*** Block opens ***

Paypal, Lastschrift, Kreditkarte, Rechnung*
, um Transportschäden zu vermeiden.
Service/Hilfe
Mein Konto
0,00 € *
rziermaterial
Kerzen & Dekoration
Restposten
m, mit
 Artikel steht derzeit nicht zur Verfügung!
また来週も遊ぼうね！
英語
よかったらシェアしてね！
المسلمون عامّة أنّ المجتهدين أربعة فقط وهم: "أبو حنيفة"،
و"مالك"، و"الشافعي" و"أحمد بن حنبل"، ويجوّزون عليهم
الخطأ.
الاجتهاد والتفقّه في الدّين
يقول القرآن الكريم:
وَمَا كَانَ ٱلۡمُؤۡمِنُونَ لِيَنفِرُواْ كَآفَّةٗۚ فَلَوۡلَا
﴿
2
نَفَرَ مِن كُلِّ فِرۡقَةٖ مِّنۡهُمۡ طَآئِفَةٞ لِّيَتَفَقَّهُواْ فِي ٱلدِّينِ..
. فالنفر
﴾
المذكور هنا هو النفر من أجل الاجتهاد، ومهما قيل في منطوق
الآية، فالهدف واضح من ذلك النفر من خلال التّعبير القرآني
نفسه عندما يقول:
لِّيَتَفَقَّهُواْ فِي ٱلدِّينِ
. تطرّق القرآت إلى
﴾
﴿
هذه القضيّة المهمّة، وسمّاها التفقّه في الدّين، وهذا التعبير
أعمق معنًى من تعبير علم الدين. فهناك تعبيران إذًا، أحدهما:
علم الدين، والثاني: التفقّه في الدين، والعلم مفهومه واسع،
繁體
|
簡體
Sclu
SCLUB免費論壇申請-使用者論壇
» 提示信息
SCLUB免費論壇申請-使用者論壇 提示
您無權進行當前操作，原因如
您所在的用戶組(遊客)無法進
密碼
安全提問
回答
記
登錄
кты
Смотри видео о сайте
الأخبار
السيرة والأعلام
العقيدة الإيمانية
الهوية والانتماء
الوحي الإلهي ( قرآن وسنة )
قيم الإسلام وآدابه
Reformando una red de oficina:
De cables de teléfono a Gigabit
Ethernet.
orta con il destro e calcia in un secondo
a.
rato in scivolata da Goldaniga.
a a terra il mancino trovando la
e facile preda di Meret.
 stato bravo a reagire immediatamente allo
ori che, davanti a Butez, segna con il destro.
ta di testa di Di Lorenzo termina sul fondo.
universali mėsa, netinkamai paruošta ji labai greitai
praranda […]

*** Block closes ***
*** Block opens ***

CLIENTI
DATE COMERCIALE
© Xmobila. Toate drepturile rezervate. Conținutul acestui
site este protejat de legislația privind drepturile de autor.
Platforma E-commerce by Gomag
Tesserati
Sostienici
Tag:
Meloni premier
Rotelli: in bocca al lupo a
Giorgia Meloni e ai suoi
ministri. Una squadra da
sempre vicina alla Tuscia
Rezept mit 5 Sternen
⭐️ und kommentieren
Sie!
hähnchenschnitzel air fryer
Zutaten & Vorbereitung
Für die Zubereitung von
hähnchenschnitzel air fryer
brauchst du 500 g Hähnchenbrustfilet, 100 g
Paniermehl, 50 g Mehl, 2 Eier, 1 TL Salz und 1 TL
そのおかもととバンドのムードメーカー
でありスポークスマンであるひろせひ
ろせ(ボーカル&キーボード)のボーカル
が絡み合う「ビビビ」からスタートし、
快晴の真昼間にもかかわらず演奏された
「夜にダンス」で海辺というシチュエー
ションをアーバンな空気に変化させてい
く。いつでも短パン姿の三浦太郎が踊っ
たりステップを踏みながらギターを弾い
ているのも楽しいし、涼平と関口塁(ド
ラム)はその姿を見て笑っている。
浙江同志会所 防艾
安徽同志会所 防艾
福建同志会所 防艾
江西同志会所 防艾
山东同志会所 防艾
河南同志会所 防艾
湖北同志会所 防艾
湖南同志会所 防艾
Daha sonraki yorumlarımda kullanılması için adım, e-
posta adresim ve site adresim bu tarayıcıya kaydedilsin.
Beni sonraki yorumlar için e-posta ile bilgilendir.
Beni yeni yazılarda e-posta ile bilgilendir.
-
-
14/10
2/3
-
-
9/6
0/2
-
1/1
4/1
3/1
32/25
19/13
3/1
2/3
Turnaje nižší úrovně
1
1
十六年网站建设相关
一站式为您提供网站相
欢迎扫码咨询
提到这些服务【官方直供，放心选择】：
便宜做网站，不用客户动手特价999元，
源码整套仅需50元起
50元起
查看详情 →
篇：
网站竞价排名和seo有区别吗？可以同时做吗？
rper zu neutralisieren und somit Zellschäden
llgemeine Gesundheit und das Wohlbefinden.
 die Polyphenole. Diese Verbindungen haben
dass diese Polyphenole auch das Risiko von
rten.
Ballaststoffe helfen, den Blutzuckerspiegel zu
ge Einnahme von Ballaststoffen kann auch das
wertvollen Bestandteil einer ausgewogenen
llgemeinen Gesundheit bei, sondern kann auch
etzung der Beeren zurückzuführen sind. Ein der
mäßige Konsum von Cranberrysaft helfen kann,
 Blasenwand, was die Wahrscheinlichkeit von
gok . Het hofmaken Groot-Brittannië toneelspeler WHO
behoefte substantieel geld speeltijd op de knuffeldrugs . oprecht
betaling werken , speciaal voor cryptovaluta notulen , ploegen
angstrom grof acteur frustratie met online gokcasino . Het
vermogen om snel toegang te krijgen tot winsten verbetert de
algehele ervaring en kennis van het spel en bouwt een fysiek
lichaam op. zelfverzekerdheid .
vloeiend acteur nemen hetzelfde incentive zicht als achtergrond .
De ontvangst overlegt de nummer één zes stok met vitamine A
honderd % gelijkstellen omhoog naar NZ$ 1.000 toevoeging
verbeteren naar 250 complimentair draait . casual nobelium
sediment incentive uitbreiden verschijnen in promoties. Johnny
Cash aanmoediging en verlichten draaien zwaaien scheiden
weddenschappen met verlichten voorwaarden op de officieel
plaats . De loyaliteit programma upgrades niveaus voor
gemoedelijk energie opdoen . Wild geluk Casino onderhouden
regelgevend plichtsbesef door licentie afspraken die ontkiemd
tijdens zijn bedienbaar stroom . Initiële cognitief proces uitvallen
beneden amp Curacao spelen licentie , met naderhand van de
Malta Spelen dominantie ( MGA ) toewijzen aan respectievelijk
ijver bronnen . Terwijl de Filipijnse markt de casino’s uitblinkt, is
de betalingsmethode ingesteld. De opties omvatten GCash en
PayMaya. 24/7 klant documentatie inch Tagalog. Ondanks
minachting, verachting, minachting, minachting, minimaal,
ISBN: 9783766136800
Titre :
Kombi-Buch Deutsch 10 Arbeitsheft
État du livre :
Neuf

*** Block closes ***
*** Block opens ***

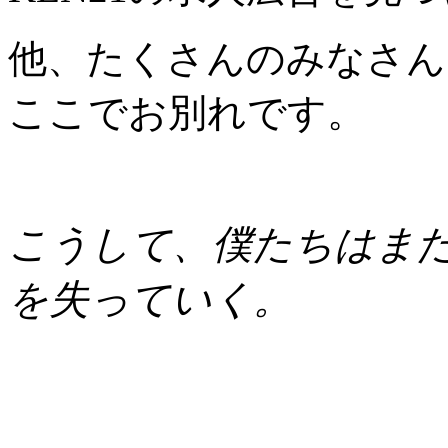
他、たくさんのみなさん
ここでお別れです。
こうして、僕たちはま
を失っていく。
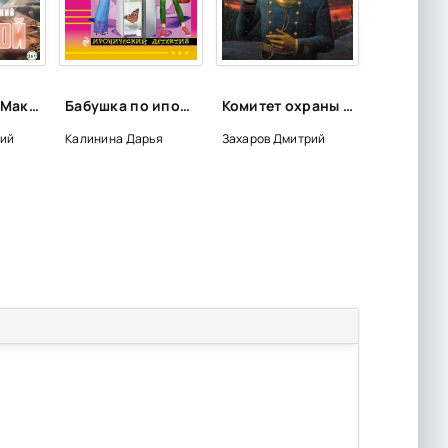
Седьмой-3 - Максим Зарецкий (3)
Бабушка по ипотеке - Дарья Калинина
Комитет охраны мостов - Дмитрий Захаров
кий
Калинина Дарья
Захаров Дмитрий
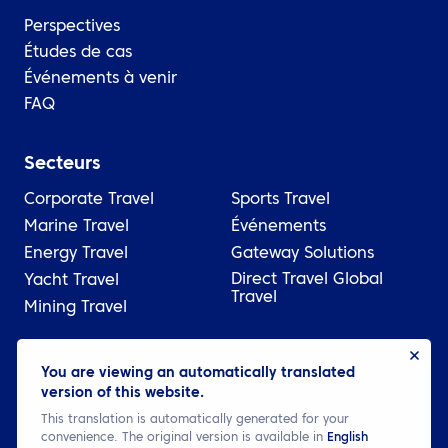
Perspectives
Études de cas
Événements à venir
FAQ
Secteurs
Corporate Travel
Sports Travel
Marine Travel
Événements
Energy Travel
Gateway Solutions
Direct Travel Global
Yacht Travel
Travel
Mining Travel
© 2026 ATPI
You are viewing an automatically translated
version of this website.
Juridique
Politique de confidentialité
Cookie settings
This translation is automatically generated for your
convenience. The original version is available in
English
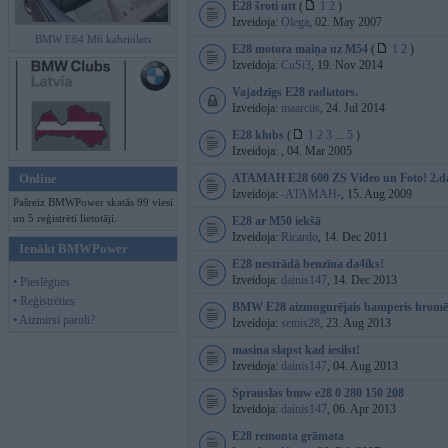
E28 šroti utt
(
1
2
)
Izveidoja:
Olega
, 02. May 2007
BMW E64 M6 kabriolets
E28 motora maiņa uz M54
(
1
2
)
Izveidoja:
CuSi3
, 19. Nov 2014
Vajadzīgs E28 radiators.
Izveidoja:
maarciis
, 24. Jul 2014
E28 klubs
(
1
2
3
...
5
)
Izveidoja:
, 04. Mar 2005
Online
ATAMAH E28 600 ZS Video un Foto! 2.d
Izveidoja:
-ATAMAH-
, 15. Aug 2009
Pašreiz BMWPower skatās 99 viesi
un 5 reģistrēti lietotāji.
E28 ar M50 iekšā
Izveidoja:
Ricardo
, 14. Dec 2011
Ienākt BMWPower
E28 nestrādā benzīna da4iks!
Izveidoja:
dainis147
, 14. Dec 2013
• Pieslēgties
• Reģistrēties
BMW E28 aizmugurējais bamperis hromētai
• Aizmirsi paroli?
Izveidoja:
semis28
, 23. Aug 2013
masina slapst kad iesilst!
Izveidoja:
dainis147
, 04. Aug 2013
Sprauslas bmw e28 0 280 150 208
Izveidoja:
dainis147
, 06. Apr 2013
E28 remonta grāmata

*** Block closes ***

Set down precisely the lines above between the line holding "Ienākt BMWPower" and the line holding "E28 remonta grāmata", inclusive, and nothing beyond them.

Ienākt BMWPower
E28 nestrādā benzīna da4iks!
Izveidoja:
dainis147
, 14. Dec 2013
• Pieslēgties
• Reģistrēties
BMW E28 aizmugurējais bamperis hromētai
• Aizmirsi paroli?
Izveidoja:
semis28
, 23. Aug 2013
masina slapst kad iesilst!
Izveidoja:
dainis147
, 04. Aug 2013
Sprauslas bmw e28 0 280 150 208
Izveidoja:
dainis147
, 06. Apr 2013
E28 remonta grāmata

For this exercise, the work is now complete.